**Task description**
Go through the records below and set each one down exactly, leaving out any pictures.

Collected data
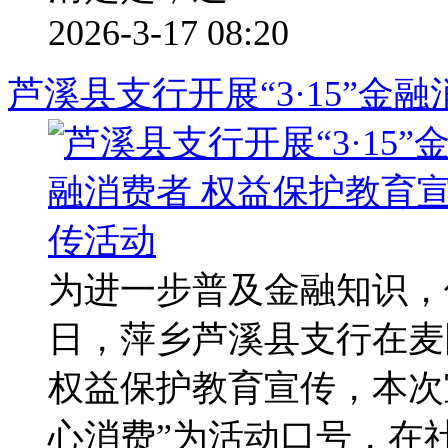
2026-3-17 08:20
芦溪县支行开展“3·15”金
为进一步普及金融知识，
日，萍乡芦溪县支行在麦园
权益保护教育宣传，本次
心消费”为活动口号，在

**Output of the exercise**
2026-3-17 08:20
芦溪县支行开展“3·15”金
为进一步普及金融知识，
日，萍乡芦溪县支行在麦园
权益保护教育宣传，本次
心消费”为活动口号，在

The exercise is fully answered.